■ PROBLEM TO SOLVE ■
Leaving every picture out, repeat all of the entries below exactly.

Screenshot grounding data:
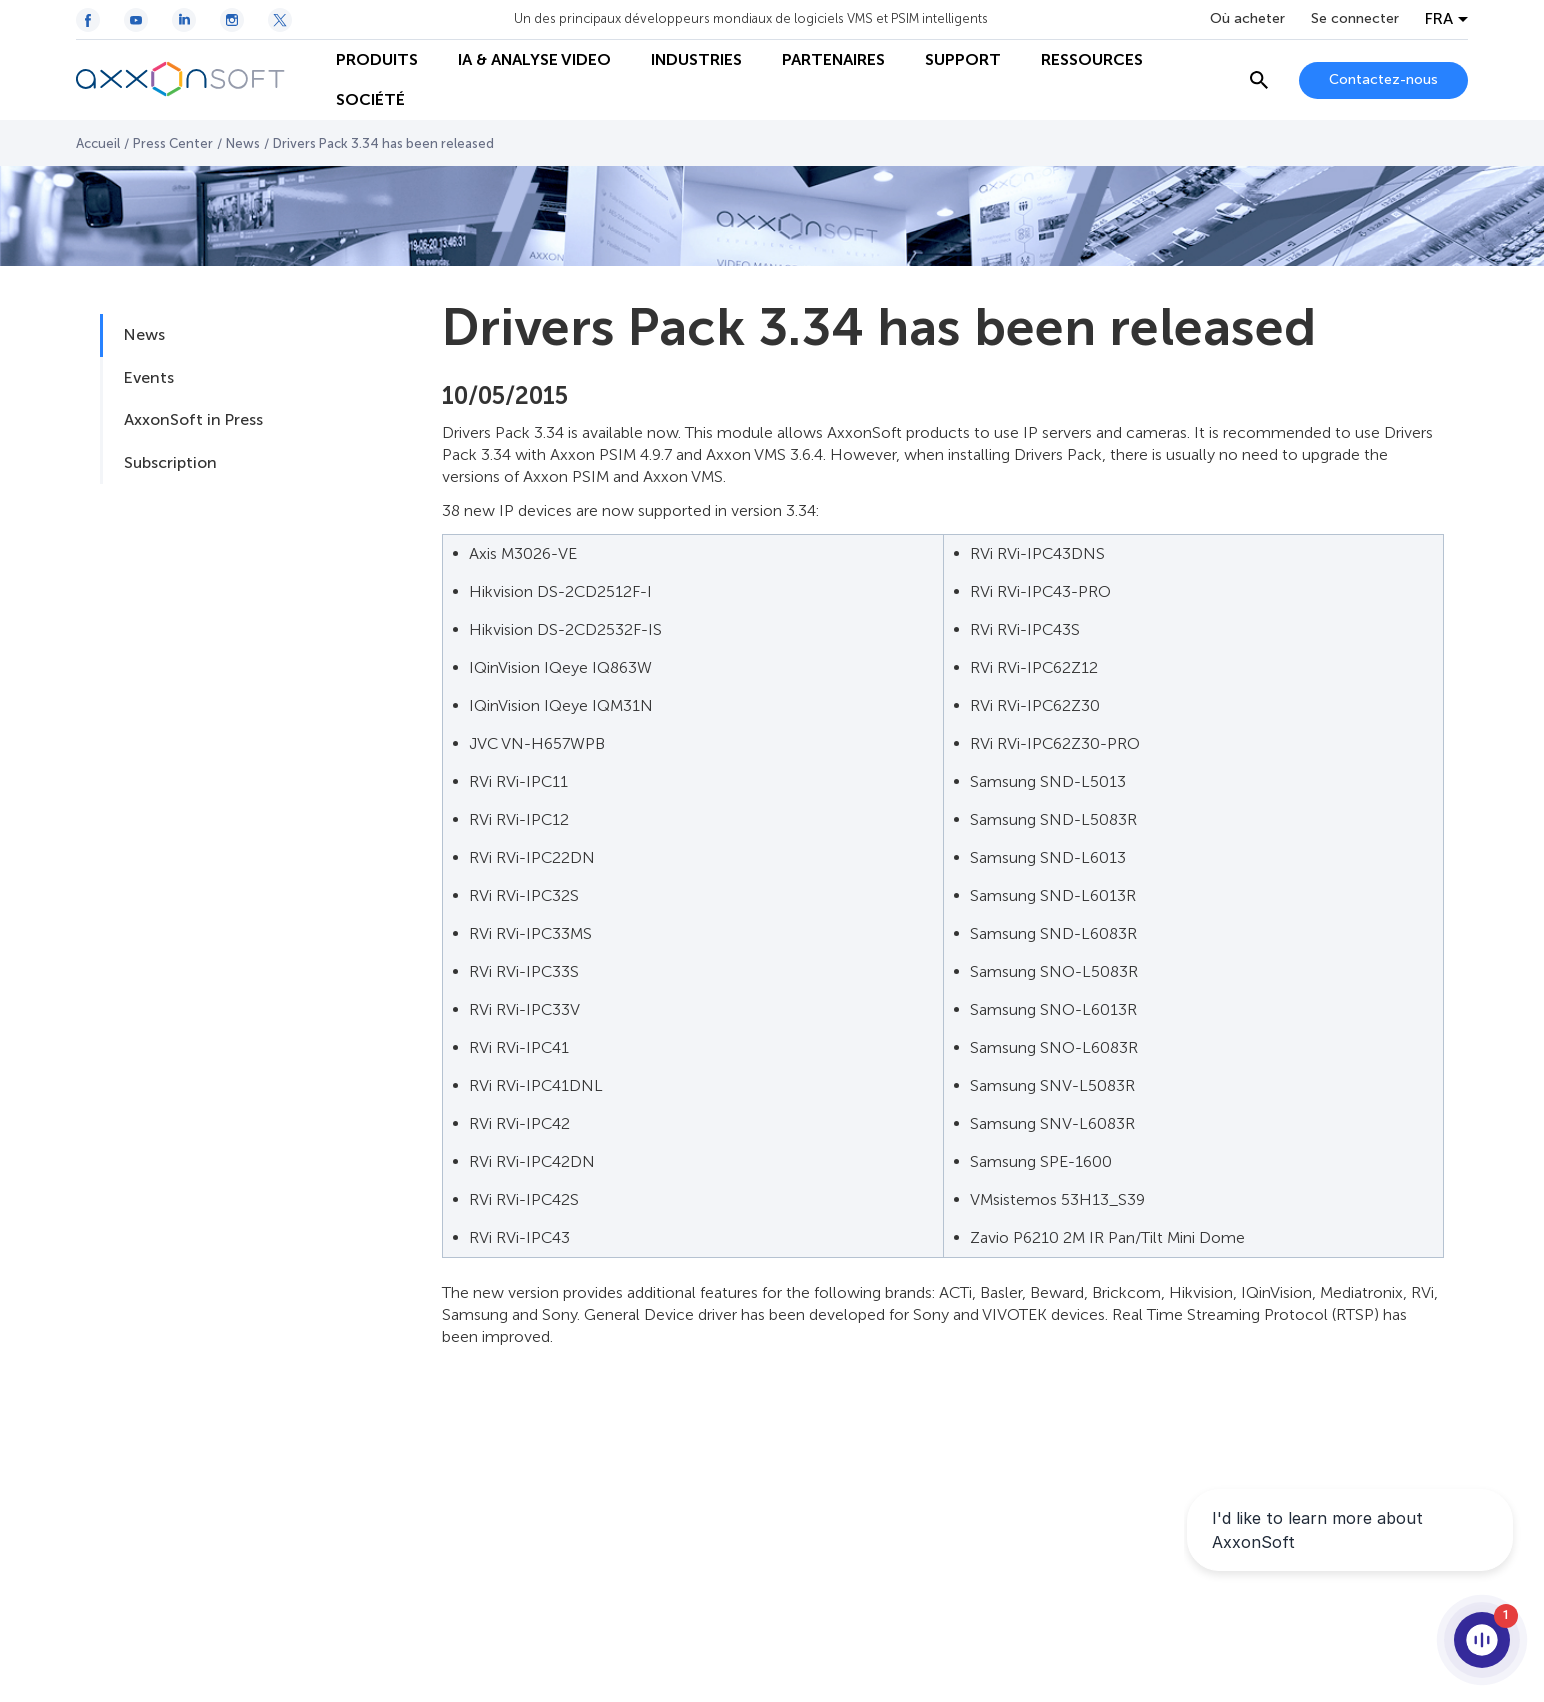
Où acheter (1247, 19)
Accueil (98, 143)
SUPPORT (963, 59)
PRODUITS (377, 59)
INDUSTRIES (696, 59)
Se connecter (1355, 19)
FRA (1439, 19)
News (243, 143)
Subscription (170, 462)
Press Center (173, 143)
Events (149, 377)
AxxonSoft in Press (193, 419)
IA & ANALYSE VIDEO (534, 59)
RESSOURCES (1092, 59)
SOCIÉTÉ (370, 99)
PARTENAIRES (833, 59)
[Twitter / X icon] (280, 20)
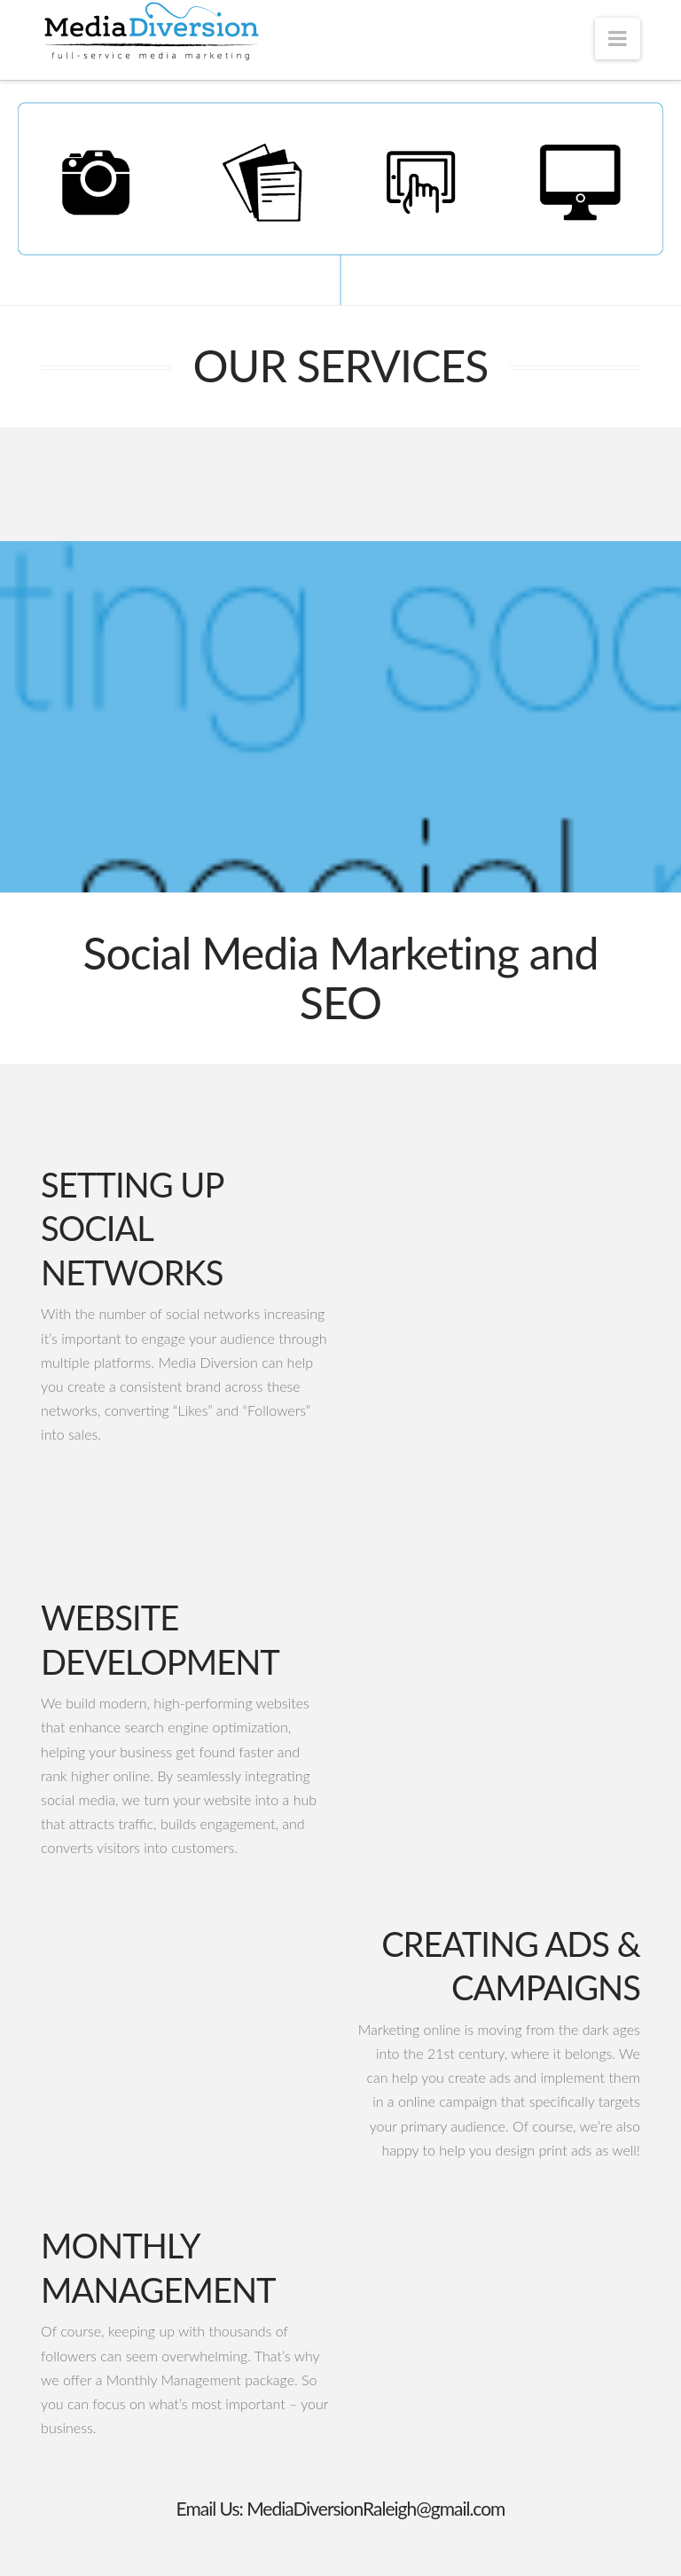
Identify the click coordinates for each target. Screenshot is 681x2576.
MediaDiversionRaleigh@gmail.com (376, 2508)
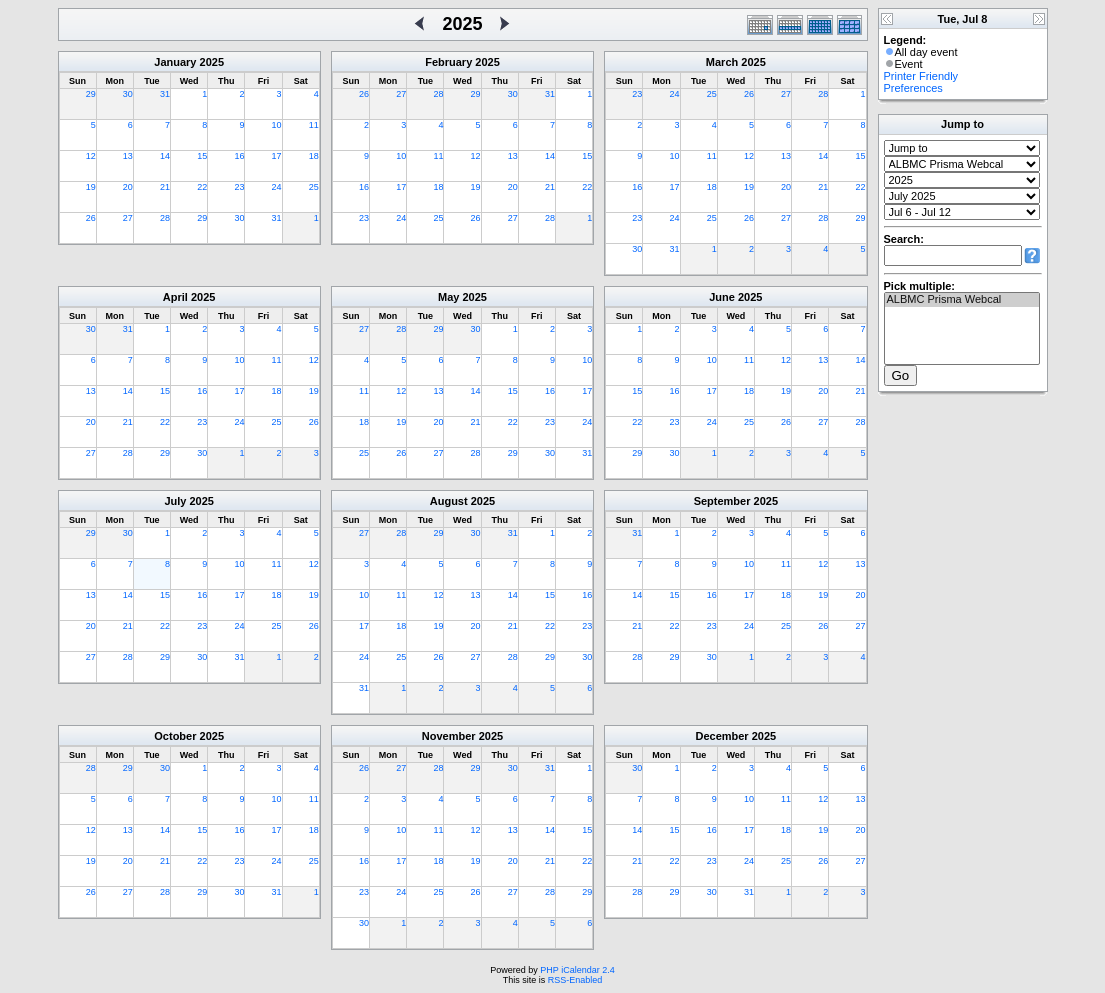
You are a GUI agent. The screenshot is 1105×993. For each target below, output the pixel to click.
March (722, 62)
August (449, 501)
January (175, 62)
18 (314, 156)
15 (202, 156)
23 (239, 187)
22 (202, 187)
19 (91, 187)
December (721, 736)
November (449, 736)
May (448, 297)
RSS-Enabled (575, 980)
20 (128, 187)
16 (239, 156)
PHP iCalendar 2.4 (577, 970)
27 (128, 218)
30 (128, 94)
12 (91, 156)
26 (91, 218)
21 (165, 187)
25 (314, 187)
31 (165, 94)
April (175, 297)
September (722, 501)
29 (91, 94)
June (722, 297)
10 (277, 125)
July (175, 501)
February (448, 62)
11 (314, 125)
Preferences (913, 88)
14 (165, 156)
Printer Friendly (921, 76)
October (175, 736)
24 (277, 187)
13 (128, 156)
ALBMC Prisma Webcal (962, 300)
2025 (212, 62)
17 (277, 156)
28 (165, 218)
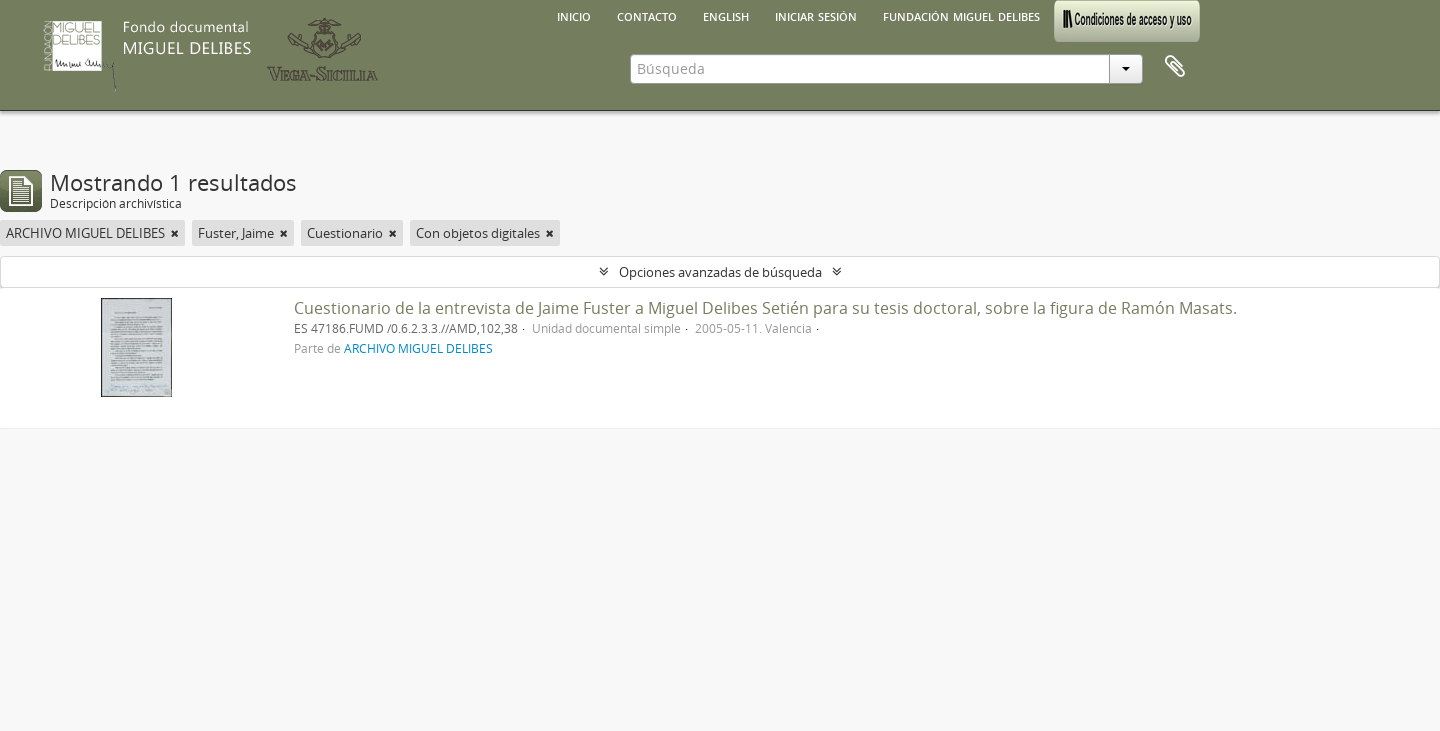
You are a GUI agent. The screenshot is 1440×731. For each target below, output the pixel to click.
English (726, 15)
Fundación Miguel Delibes (961, 15)
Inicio (574, 15)
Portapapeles (1175, 67)
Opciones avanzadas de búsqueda (720, 272)
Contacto (647, 15)
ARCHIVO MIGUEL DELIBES (418, 348)
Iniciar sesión (816, 15)
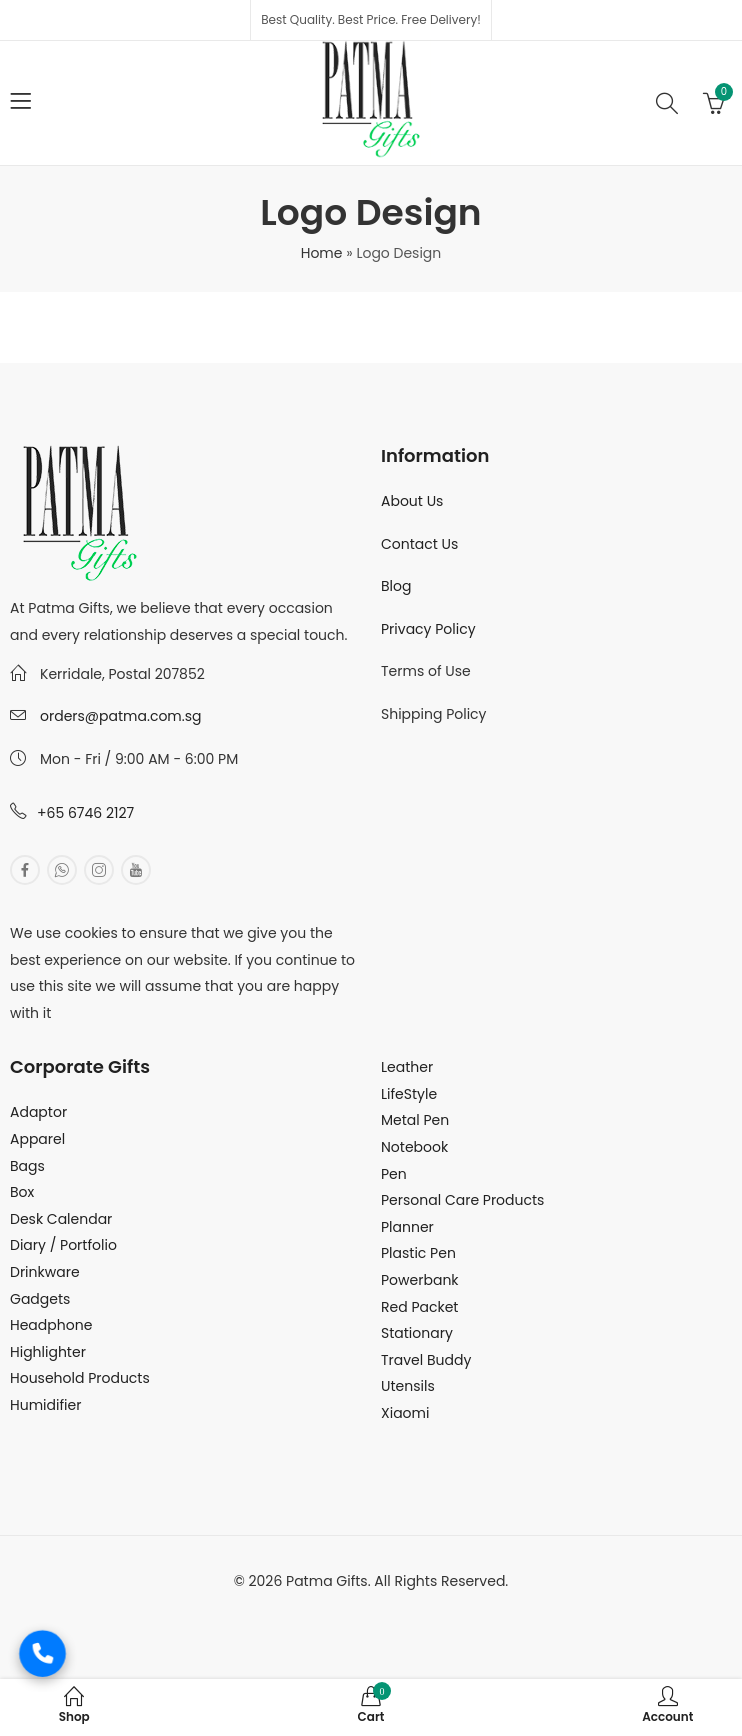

■ WRITTEN RESPONSE ■
Où acheter (1247, 19)
Accueil (98, 143)
SUPPORT (963, 59)
PRODUITS (377, 59)
INDUSTRIES (696, 59)
Se connecter (1355, 19)
FRA (1439, 19)
News (243, 143)
Subscription (170, 462)
Press Center (173, 143)
Events (149, 377)
AxxonSoft in Press (193, 419)
IA & ANALYSE VIDEO (534, 59)
RESSOURCES (1092, 59)
SOCIÉTÉ (370, 99)
PARTENAIRES (833, 59)
[Twitter / X icon] (280, 20)
Identify the click coordinates for each target. Screenshot is 681x2576.
MediaDiversionRaleigh@gmail.com (376, 2508)
You are a GUI agent. The screenshot is 1105×993. For each target below, output the pixel to click.
March (722, 62)
August (449, 501)
January (175, 62)
18 (314, 156)
15 (202, 156)
23 (239, 187)
22 (202, 187)
19 (91, 187)
December (721, 736)
November (449, 736)
May (448, 297)
RSS-Enabled (575, 980)
20 (128, 187)
16 (239, 156)
PHP iCalendar 2.4 (577, 970)
27 (128, 218)
30 (128, 94)
12 (91, 156)
26 (91, 218)
21 (165, 187)
25 (314, 187)
31 (165, 94)
April (175, 297)
September (722, 501)
29 (91, 94)
June (722, 297)
10 (277, 125)
July (175, 501)
February (448, 62)
11 (314, 125)
Preferences (913, 88)
14 (165, 156)
Printer Friendly (921, 76)
October (175, 736)
24 (277, 187)
13 (128, 156)
ALBMC Prisma Webcal (962, 300)
2025 (212, 62)
17 (277, 156)
28 (165, 218)
You are a GUI agent. The screenshot is 1440×731. For each target below, output the pixel to click.
English (726, 15)
Fundación Miguel Delibes (961, 15)
Inicio (574, 15)
Portapapeles (1175, 67)
Opciones avanzadas de búsqueda (720, 272)
Contacto (647, 15)
ARCHIVO MIGUEL DELIBES (418, 348)
Iniciar sesión (816, 15)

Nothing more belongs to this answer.